Elon Musk’s transformation of X, formerly Twitter, into a political machine supporting Donald Trump could see the billionaire rewarded with a place in the president-elect’s new administration.
The SpaceX boss has become Trump’s most vocal fan and one of his biggest financial backers during the US election, which has seen X become an unofficial Republican Party campaign tool.
Musk’s influence has been so stark that, in his speech to supporters on election night in the US after he declared victory, Trump paid a lengthy tribute to Musk, calling him a “star” of the Republican Party and a “wonderful” guy.
Musk has posted relentlessly about his support for Trump to his hundreds of millions of followers in the run-up to the election, claiming the future of civilisation was at stake at the polls.

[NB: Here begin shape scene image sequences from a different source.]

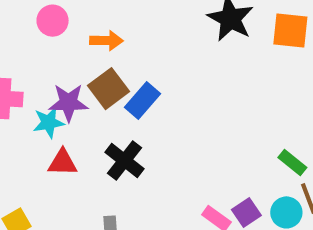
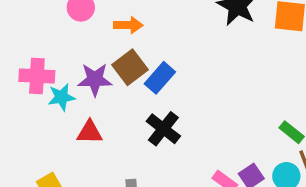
cyan star: (49, 123) -> (61, 97), moved
black cross: (124, 160) -> (163, 129), moved

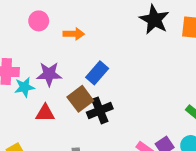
brown square: (130, 67) -> (80, 99), moved
black cross: (163, 129) -> (100, 110), turned 30

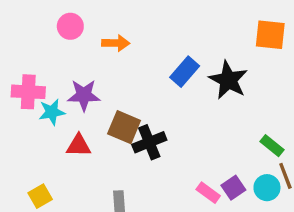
black star: (154, 20) -> (228, 80), moved
blue rectangle: (97, 73) -> (185, 72), moved
brown square: (80, 99) -> (124, 127), turned -30

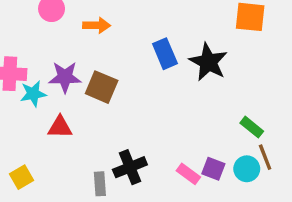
blue rectangle: (185, 72) -> (165, 54), turned -64
brown square: (124, 127) -> (102, 87), moved
black cross: (149, 142) -> (130, 167), moved
purple square: (233, 188) -> (213, 169), turned -35

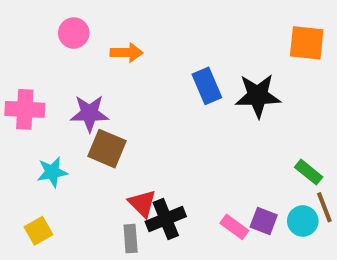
black star: (208, 62) -> (258, 96), turned -30
brown square: (102, 87) -> (107, 149), moved
cyan star: (33, 94) -> (52, 172), moved
red triangle: (60, 127) -> (142, 203), moved, turned 44

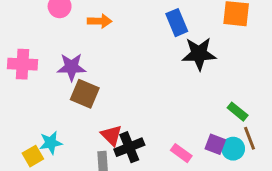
blue rectangle: (207, 86) -> (177, 23), moved
cyan star: (52, 172) -> (51, 143), moved
purple square: (264, 221) -> (215, 144), moved

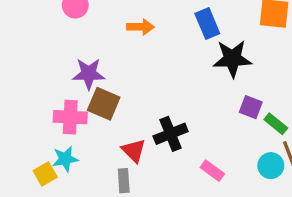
orange arrow: (100, 21) -> (140, 27), moved
pink cross: (23, 64) -> (70, 117), moved
purple square: (215, 144) -> (251, 107), moved
black cross: (129, 147) -> (171, 134), moved

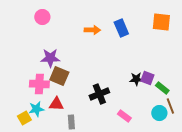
orange arrow: (140, 27) -> (92, 30), moved
black star: (232, 59) -> (136, 79), moved, size x0.6
red triangle: (134, 151) -> (56, 104), moved, turned -42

The Tesla and SpaceX boss has appeared at several Trump rallies, as well as pumping millions of dollars into campaign groups supporting the Republican nominee, and funding controversial sweepstakes in swing states that required people to register to vote and sign a pro-Trump petition in order to be eligible.
Alongside thousands of pro-Trump messages, Musk’s X account, and those of many of his own most ardent fans, have also promoted conspiracy theories and misinformation around the key election issues, as well as the Democratic Party and its candidates, often receiving millions of views.

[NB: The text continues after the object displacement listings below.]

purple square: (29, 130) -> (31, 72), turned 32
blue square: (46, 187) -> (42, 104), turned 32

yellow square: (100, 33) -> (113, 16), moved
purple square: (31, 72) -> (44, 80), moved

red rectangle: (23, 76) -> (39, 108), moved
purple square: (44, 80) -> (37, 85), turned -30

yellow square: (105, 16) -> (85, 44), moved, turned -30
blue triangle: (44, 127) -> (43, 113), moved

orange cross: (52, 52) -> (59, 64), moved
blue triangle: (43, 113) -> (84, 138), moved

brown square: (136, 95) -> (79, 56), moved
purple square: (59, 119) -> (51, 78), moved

Such has been the swell and relentlessness of the support from Musk that Trump has suggested the tech boss could be given a role in his new cabinet around cost-cutting or government efficiency – a role Musk had previously called to be created to help reduce government spending.
The approach to Trump from social media, and specifically X, has been in stark contrast to the 2020 election, when his posts were regularly fact-checked or flagged as misinformation before and after the election, before ultimately being banned from Twitter – as it was then – and other sites for what they said were rule breaches around inciting the violence at the US Capitol on January 6.
That ban would remain in place on Twitter until Musk bought the platform two years later.
Musk’s management of X has been highly controversial, ever since he tool control of the platform in late 2022.
As well as changing its name, the Tesla and SpaceX boss dismissed more than half the platform’s staff, dismantled its content moderation team, shut down its trust and safety council, ripped up its verification system and restored accounts to hundreds of users who had previously been banned for breaching site rules, crucially, including the man who is about to return to the White House.
Having previously described himself as a “moderate Democrat”, Musk said in 2022 he was shifting to voting Republican and has since gradually upped his support for Trump while criticising the Biden administration.
It has led to the heavily Musk-backed Republican ticket taking back the White House.
Now, Musk finds himself uniquely positioned as a powerful ally to the next president, able to sway a large online platform with a single post, a type of power Trump knows the value of, having forged his political career through the reach of social media.